WHAT IS EXPECTED |
Check each line of the data for "programm" and select those that have it.

Top of TASK DATA

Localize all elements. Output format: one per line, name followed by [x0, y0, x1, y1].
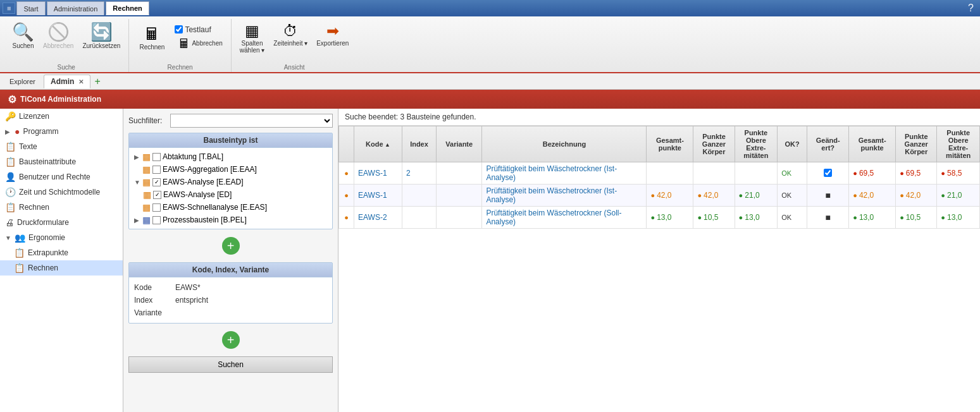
tree-item-prozessbaustein[interactable]: ▶ ▦ Prozessbaustein [B.PEL]	[132, 214, 330, 226]
table-row[interactable]: ● EAWS-1 Prüftätigkeit beim Wäschetrockn…	[339, 185, 980, 207]
index-label: Index	[134, 296, 169, 305]
ribbon-rechnen-buttons: 🖩 Rechnen Testlauf 🖩 Abbrechen	[134, 19, 225, 64]
row1-ganzer	[693, 162, 735, 185]
sidebar-item-rechnen-nav[interactable]: 📋 Rechnen	[0, 200, 123, 215]
suchfilter-select[interactable]	[170, 114, 333, 128]
help-icon[interactable]: ?	[964, 3, 977, 14]
sidebar-item-extrapunkte[interactable]: 📋 Extrapunkte	[0, 245, 123, 260]
schnellanalyse-checkbox[interactable]	[152, 203, 161, 212]
row2-ganzer2: ● 42,0	[896, 185, 937, 207]
sidebar-item-rechnen-erg[interactable]: 📋 Rechnen	[0, 260, 123, 276]
add-filter1-button[interactable]: +	[222, 237, 240, 255]
prozess-checkbox[interactable]	[152, 216, 161, 224]
tab-admin[interactable]: Admin ✕	[44, 75, 90, 88]
tab-admin-close[interactable]: ✕	[78, 78, 84, 85]
row3-kode[interactable]: EAWS-2	[354, 207, 402, 229]
table-row[interactable]: ● EAWS-1 2 Prüftätigkeit beim Wäschetroc…	[339, 162, 980, 185]
ribbon-rechnen-label: Rechnen	[168, 64, 193, 72]
tree-item-abtaktung[interactable]: ▶ ▦ Abtaktung [T.BAL]	[132, 150, 330, 163]
col-ok[interactable]: OK?	[778, 126, 807, 162]
sidebar-item-texte[interactable]: 📋 Texte	[0, 139, 123, 154]
row2-gesamt: ● 42,0	[647, 185, 693, 207]
bausteintyp-box: Bausteintyp ist ▶ ▦ Abtaktung [T.BAL] ▶ …	[128, 133, 333, 229]
sidebar-item-lizenzen[interactable]: 🔑 Lizenzen	[0, 109, 123, 124]
col-gesamt2[interactable]: Gesamt-punkte	[849, 126, 896, 162]
row2-kode[interactable]: EAWS-1	[354, 185, 402, 207]
add-filter2-button[interactable]: +	[222, 331, 240, 349]
bausteintyp-content: ▶ ▦ Abtaktung [T.BAL] ▶ ▦ EAWS-Aggregati…	[129, 148, 332, 229]
abbrechen-button[interactable]: 🚫 Abbrechen	[40, 21, 77, 51]
col-variante[interactable]: Variante	[437, 126, 482, 162]
zeiteinheit-button[interactable]: ⏱ Zeiteinheit ▾	[270, 21, 311, 49]
index-row: Index entspricht	[134, 294, 327, 306]
row1-gesamt2: ● 69,5	[849, 162, 896, 185]
zeit-icon: 🕐	[5, 187, 16, 197]
sidebar-item-benutzer[interactable]: 👤 Benutzer und Rechte	[0, 169, 123, 185]
row1-bezeichnung: Prüftätigkeit beim Wäschetrockner (Ist-A…	[482, 162, 647, 185]
row1-kode[interactable]: EAWS-1	[354, 162, 402, 185]
expand-analyse-icon: ▼	[134, 179, 140, 186]
col-obere2[interactable]: PunkteObereExtre-mitäten	[937, 126, 980, 162]
table-row[interactable]: ● EAWS-2 Prüftätigkeit beim Wäschetrockn…	[339, 207, 980, 229]
row3-obere2: ● 13,0	[937, 207, 980, 229]
analyse-checkbox[interactable]: ✓	[152, 178, 161, 186]
tree-item-eaws-analyse-ed[interactable]: ▦ ✓ EAWS-Analyse [ED]	[132, 188, 330, 201]
tab-start[interactable]: Start	[16, 1, 45, 15]
abbrechen2-button[interactable]: 🖩 Abbrechen	[175, 35, 225, 52]
row3-geaendert: ■	[807, 207, 849, 229]
analyse-ed-checkbox[interactable]: ✓	[153, 191, 161, 199]
aggregation-type-icon: ▦	[142, 164, 151, 174]
col-icon	[339, 126, 354, 162]
row2-ok: OK	[778, 185, 807, 207]
sidebar-item-ergonomie[interactable]: ▼ 👥 Ergonomie	[0, 230, 123, 245]
results-table-container[interactable]: Kode Index Variante Bezeichnung Gesamt-p…	[338, 126, 980, 412]
kiv-box: Kode, Index, Variante Kode EAWS* Index e…	[128, 262, 333, 324]
testlauf-checkbox[interactable]: Testlauf	[175, 25, 225, 34]
aggregation-checkbox[interactable]	[152, 166, 161, 174]
col-index[interactable]: Index	[402, 126, 436, 162]
menu-button[interactable]: ≡	[3, 3, 15, 14]
abtaktung-checkbox[interactable]	[152, 153, 161, 161]
ribbon-suche-label: Suche	[58, 64, 75, 72]
sidebar-item-druckformulare[interactable]: 🖨 Druckformulare	[0, 215, 123, 230]
tree-item-eaws-analyse[interactable]: ▼ ▦ ✓ EAWS-Analyse [E.EAD]	[132, 176, 330, 188]
search-button[interactable]: Suchen	[128, 356, 333, 373]
col-punkte-obere[interactable]: PunkteObereExtre-mitäten	[735, 126, 778, 162]
sidebar-item-programm[interactable]: ▶ ● Programm	[0, 124, 123, 139]
sidebar-item-bausteinattribute[interactable]: 📋 Bausteinattribute	[0, 154, 123, 169]
tab-explorer[interactable]: Explorer	[3, 75, 42, 88]
bausteinattribute-icon: 📋	[5, 157, 16, 167]
rechnen-button[interactable]: 🖩 Rechnen	[134, 24, 170, 52]
programm-icon: ●	[15, 126, 20, 136]
zuruecksetzen-button[interactable]: 🔄 Zurücksetzen	[79, 21, 123, 51]
spalten-wahlen-button[interactable]: ▦ Spaltenwählen ▾	[237, 21, 268, 56]
testlauf-check-input[interactable]	[175, 25, 183, 33]
col-bezeichnung[interactable]: Bezeichnung	[482, 126, 647, 162]
tree-item-eaws-schnellanalyse[interactable]: ▶ ▦ EAWS-Schnellanalyse [E.EAS]	[132, 201, 330, 214]
row1-geaendert-cb[interactable]	[824, 169, 832, 177]
texte-icon: 📋	[5, 142, 16, 152]
kode-value: EAWS*	[175, 283, 201, 292]
col-ganzer2[interactable]: PunkteGanzerKörper	[896, 126, 937, 162]
row1-ganzer2: ● 69,5	[896, 162, 937, 185]
col-geaendert[interactable]: Geänd-ert?	[807, 126, 849, 162]
sidebar-item-zeit[interactable]: 🕐 Zeit und Schichtmodelle	[0, 185, 123, 200]
tab-add-button[interactable]: +	[92, 76, 102, 87]
reset-icon: 🔄	[90, 23, 113, 41]
col-punkte-ganzer[interactable]: PunkteGanzerKörper	[693, 126, 735, 162]
results-table: Kode Index Variante Bezeichnung Gesamt-p…	[338, 126, 980, 229]
exportieren-button[interactable]: ➡ Exportieren	[313, 21, 352, 49]
row2-ganzer: ● 42,0	[693, 185, 735, 207]
ribbon-suche-buttons: 🔍 Suchen 🚫 Abbrechen 🔄 Zurücksetzen	[9, 19, 123, 64]
row3-ok: OK	[778, 207, 807, 229]
col-kode[interactable]: Kode	[354, 126, 402, 162]
tab-rechnen[interactable]: Rechnen	[106, 1, 149, 15]
row1-gesamt	[647, 162, 693, 185]
col-gesamt-punkte[interactable]: Gesamt-punkte	[647, 126, 693, 162]
ribbon-group-rechnen: 🖩 Rechnen Testlauf 🖩 Abbrechen Rechnen	[129, 19, 231, 72]
suchen-button[interactable]: 🔍 Suchen	[9, 21, 37, 51]
row3-variante	[437, 207, 482, 229]
row2-gesamt2: ● 42,0	[849, 185, 896, 207]
tab-administration[interactable]: Administration	[47, 1, 105, 15]
tree-item-eaws-aggregation[interactable]: ▶ ▦ EAWS-Aggregation [E.EAA]	[132, 163, 330, 176]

Bottom of TASK DATA

TASK OUTPUT |
sidebar-item-programm[interactable]: ▶ ● Programm	[0, 124, 123, 139]
programm-icon: ●	[15, 126, 20, 136]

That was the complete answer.